Droits de douane: l'incertitude fait tâche d'huile dans le monde de l'art

Dans le milieu feutré de l'art contemporain, les décisions du président Donald Trump sur les droits de douane entretiennent l'incertitude, certains acheteurs préférant patienter, confient des galeristes à l'AFP.
A quelques pas du centre Pompidou à Paris, la galerie Ceysson & Bénétière - présente dans plusieurs pays, dont les Etats-Unis -, accueille des oeuvres d'artistes contemporains.
"Depuis le début d'année, l'incertitude au niveau politique et économique a aussi créé une incertitude à l'achat, dans la mesure où les collectionneurs ne savent pas à quelle sauce ils seront mangés avec les futures taxes, ni comment va évoluer leur situation financière personnelle", raconte Loïc Bénétière, l'un des cofondateurs de la galerie.
Ce dernier en veut pour preuve les grandes foires d'art contemporain du printemps, durant lesquelles "pour la première fois des collectionneurs nous ont dit +J'attends pour voir comment vont s'orienter nos actifs avant de prendre la décision+".
Dans le 6e arrondissement de Paris, qui héberge nombre de galeristes, l'artiste peintre Denis Gérablie se dit aussi circonspect.
"Les Américains représentent au moins 50% de mes clients", explique-t-il dans son atelier. Denis Gérablie dit avoir remarqué moins d'effervescence ces derniers mois.
La question des taxes éventuelles "ne touchera pas tous les acteurs de la même façon. Les grosses galeries trouveront toujours preneurs, le problème est plus pour les acteurs intermédiaires comme moi", juge-t-il.
Depuis son retour à la Maison Blanche en janvier, Donald Trump a imposé des surtaxes massives sur certains secteurs comme l'acier, visé certains pays ou encore déclaré des droits de douane universels - avant de faire en partie marche arrière.
En attendant, une surtaxe de 10% est appliquée sur les produits importés aux Etats-Unis. Le flou persiste sur l'imposition de droits de douane sur les oeuvres d'art jusqu'ici exemptées, d'autant plus que la définition des produits concernés par les surtaxes demeure sujette à interprétation, explique un juriste interrogé par l'AFP.

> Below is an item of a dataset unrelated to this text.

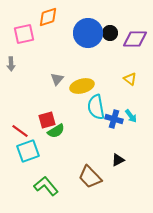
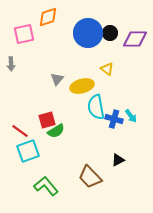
yellow triangle: moved 23 px left, 10 px up
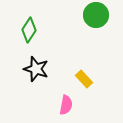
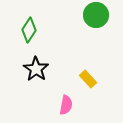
black star: rotated 15 degrees clockwise
yellow rectangle: moved 4 px right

Adam Green, consultant en art pour de gros collectionneurs américains, explique d'ailleurs s'être arraché les cheveux pour comprendre les tenants et les aboutissants des surtaxes.
Dans tous les cas, "Donald Trump a mis en place (en avril, NDLR) une pause de 90 jours. Lorsque cette pause prendra fin, il est toujours possible que de nombreux pays choisissent de répondre aux surtaxes des Etats-Unis en appliquant des mesures de rétorsion, et ils pourraient alors inclure les œuvres d'art américaines", craint-il.
- Risques -
Du côté des maisons de ventes aux enchères, on dit ne pas avoir d'inquiétude marquée.
"Il est trop tôt pour déterminer l'impact potentiel de nouveaux droits de douane", explique Christie's dans un courriel. "Nous suivons attentivement l'évolution de la situation et procéderons, le moment venu, aux ajustements nécessaires", poursuit-elle.
Ce début d'année en demi-teinte suit pourtant une année 2024 déjà morne pour le secteur. Un transporteur spécialisé dans l'art, qui opère entre l'Europe et les Etats-Unis, explique avoir constaté un recul des volumes de transport de 20% en début d'année par rapport à 2024. "Et 2024 était déjà une mauvaise année", dit-il, sans vouloir être nommé.
Selon le rapport annuel CyclOpe sur les matières premières, les chiffres compilés par Artprice montrent un déclin des ventes aux enchères mondiales pour les arts de plus de 33,5% l'an dernier, à presque 10 milliards de dollars.
Les Américains sont traditionnellement de gros acheteurs d'art. Mais les surtaxes pèsent sur l'économie.
"Nous sommes dans une phase d'incertitude", commente Philippe Chalmin, professeur émérite à l'université Paris-Dauphine, qui coordonne le rapport CyclOpe.
"La partie émergée de l'iceberg, c'est les ventes aux enchères. Or d'après mes échos, quelques oeuvres ont été retirées de ces ventes récemment", indique-t-il, signe que les prix de réserve n'avaient pas été atteints.
En mai, une sculpture de Giacometti estimée à 70 millions de dollars n'a pas trouvé preneur lors d'une vente aux enchères à New York, rapportait récemment le quotidien Financial Times.
"Dans ces conditions, les collectionneurs deviennent plus sélectifs", confirme Adam Green.
De son côté, Loïc Bénétière conserve "pour l'instant" l'antenne de sa galerie à New York "mais il y a un réel questionnement des acteurs français aux Etats-Unis sur leur place".